▸ Your instructions
Would you copy exactly the lines in the data below from the one that has "Khi mua loa" through the one that has "30 dagers returrett", dropping any pictures?

▸ Information supplied
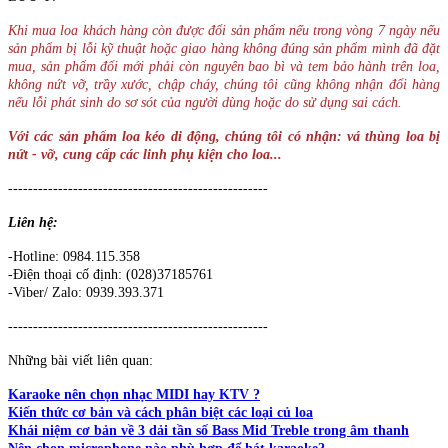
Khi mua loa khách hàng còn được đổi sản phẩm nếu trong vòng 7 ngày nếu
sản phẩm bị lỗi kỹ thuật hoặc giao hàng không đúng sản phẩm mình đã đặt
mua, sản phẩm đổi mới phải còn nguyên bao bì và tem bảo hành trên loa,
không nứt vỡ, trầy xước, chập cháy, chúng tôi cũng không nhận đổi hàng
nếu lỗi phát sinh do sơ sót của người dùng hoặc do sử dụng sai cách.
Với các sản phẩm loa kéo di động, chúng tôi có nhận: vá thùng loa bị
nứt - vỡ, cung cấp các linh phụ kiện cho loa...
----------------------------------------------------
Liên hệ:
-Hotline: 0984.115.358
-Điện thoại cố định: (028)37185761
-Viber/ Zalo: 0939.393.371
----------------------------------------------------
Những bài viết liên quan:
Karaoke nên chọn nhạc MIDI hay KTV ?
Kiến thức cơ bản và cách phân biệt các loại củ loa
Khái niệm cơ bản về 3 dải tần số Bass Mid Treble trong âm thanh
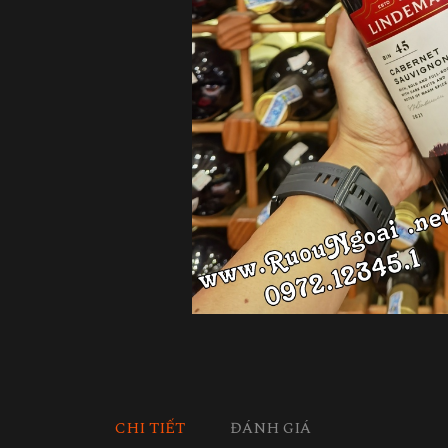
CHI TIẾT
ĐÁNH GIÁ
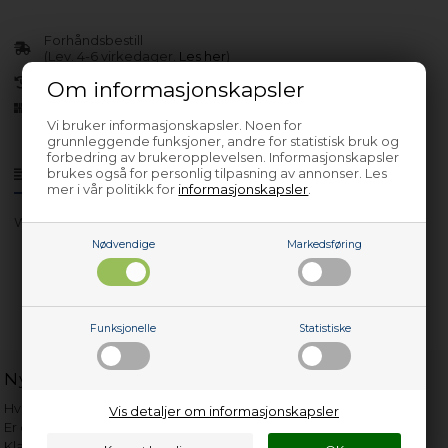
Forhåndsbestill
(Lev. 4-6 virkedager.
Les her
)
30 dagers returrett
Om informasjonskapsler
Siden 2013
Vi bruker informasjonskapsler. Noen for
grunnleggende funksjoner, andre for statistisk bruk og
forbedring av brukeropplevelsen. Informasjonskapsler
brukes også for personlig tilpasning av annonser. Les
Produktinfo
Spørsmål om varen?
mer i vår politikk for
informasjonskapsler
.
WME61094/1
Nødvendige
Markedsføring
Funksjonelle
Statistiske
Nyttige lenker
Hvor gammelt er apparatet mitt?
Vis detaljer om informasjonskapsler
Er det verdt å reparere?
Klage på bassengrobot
...
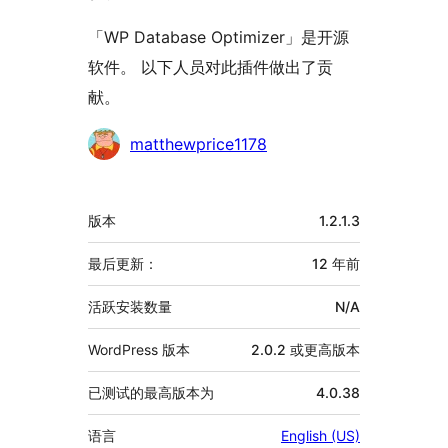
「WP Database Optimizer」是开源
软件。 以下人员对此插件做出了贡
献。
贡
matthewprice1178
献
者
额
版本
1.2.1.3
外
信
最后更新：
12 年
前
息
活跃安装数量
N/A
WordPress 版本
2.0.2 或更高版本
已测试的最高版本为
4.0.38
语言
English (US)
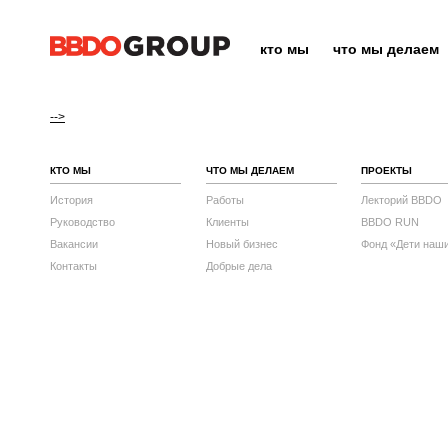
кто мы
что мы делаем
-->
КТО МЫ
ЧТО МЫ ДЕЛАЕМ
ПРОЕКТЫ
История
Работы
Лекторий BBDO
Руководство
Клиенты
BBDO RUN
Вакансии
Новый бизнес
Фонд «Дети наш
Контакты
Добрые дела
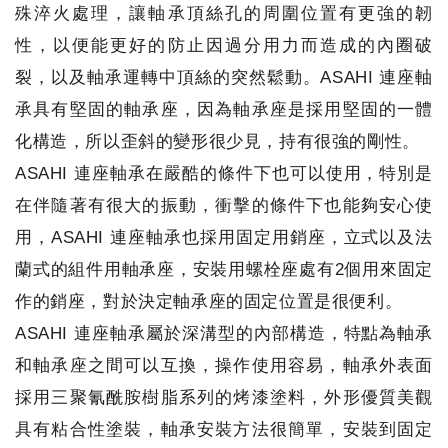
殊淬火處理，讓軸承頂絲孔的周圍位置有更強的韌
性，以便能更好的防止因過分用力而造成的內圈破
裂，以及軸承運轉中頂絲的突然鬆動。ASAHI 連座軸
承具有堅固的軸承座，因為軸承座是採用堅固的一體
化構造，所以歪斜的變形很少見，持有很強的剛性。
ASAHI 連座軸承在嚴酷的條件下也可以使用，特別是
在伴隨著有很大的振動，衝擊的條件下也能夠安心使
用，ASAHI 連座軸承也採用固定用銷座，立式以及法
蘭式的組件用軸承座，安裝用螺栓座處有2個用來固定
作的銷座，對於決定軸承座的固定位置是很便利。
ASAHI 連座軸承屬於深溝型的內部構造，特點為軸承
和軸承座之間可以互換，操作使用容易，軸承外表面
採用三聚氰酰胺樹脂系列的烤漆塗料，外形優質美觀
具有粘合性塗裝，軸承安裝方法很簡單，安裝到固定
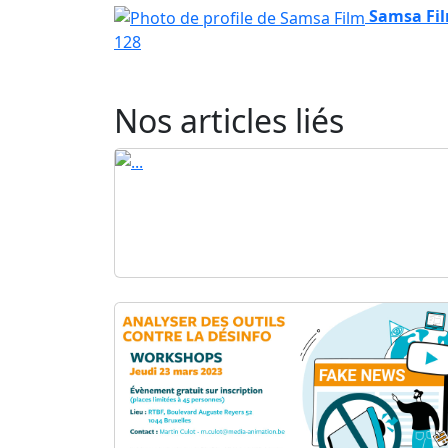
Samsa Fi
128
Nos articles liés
* * *
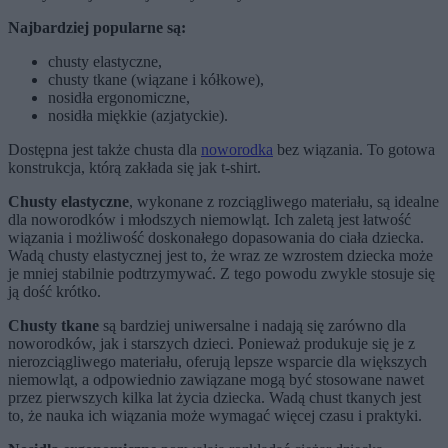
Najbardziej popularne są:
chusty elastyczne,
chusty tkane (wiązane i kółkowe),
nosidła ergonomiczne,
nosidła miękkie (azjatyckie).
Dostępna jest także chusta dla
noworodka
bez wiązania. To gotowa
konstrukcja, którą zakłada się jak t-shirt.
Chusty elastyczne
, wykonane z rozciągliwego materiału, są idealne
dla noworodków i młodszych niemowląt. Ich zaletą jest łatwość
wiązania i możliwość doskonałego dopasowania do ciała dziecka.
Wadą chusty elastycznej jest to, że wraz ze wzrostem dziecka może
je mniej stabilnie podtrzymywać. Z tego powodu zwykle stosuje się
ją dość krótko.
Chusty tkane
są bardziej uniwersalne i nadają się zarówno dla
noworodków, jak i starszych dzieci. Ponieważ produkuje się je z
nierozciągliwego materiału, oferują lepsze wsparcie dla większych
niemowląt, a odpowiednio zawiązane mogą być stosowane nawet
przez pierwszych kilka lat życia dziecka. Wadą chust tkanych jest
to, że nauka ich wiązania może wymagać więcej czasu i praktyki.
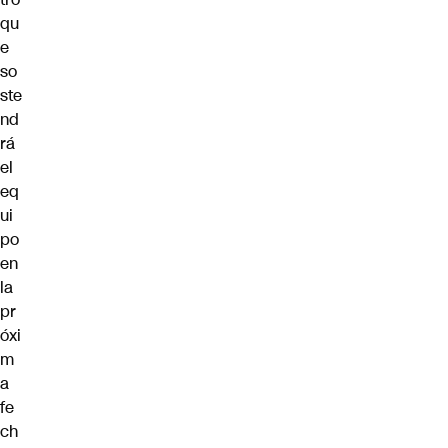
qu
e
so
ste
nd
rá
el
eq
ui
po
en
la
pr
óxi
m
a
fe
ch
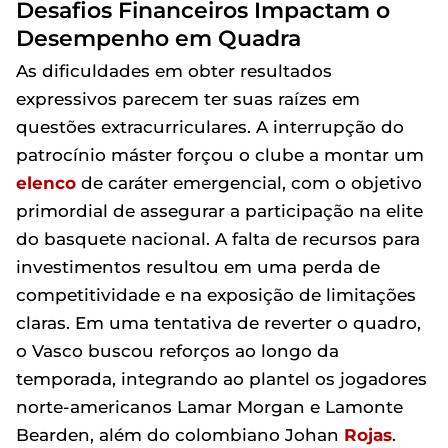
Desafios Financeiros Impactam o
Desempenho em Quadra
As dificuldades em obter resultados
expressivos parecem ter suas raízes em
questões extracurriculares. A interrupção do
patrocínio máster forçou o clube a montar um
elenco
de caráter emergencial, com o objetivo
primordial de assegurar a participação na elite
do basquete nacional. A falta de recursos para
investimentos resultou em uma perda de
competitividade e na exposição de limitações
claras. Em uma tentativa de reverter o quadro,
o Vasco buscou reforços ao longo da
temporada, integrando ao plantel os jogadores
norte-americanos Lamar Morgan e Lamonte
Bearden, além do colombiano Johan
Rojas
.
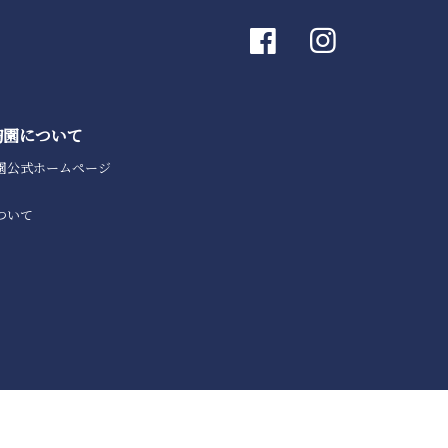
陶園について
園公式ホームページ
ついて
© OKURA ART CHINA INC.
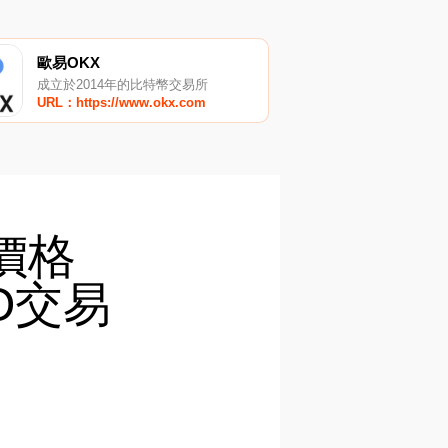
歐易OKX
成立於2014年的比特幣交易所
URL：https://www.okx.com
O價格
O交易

▸ Your response
Khi mua loa khách hàng còn được đổi sản phẩm nếu trong vòng 7 ngày nếu
sản phẩm bị lỗi kỹ thuật hoặc giao hàng không đúng sản phẩm mình đã đặt
mua, sản phẩm đổi mới phải còn nguyên bao bì và tem bảo hành trên loa,
không nứt vỡ, trầy xước, chập cháy, chúng tôi cũng không nhận đổi hàng
nếu lỗi phát sinh do sơ sót của người dùng hoặc do sử dụng sai cách.
Với các sản phẩm loa kéo di động, chúng tôi có nhận: vá thùng loa bị
nứt - vỡ, cung cấp các linh phụ kiện cho loa...
----------------------------------------------------
Liên hệ:
-Hotline: 0984.115.358
-Điện thoại cố định: (028)37185761
-Viber/ Zalo: 0939.393.371
----------------------------------------------------
Những bài viết liên quan:
Karaoke nên chọn nhạc MIDI hay KTV ?
Kiến thức cơ bản và cách phân biệt các loại củ loa
Khái niệm cơ bản về 3 dải tần số Bass Mid Treble trong âm thanh
CHI TIẾT
ĐÁNH GIÁ
Forhåndsbestill
(Lev. 4-6 virkedager.
Les her
)
30 dagers returrett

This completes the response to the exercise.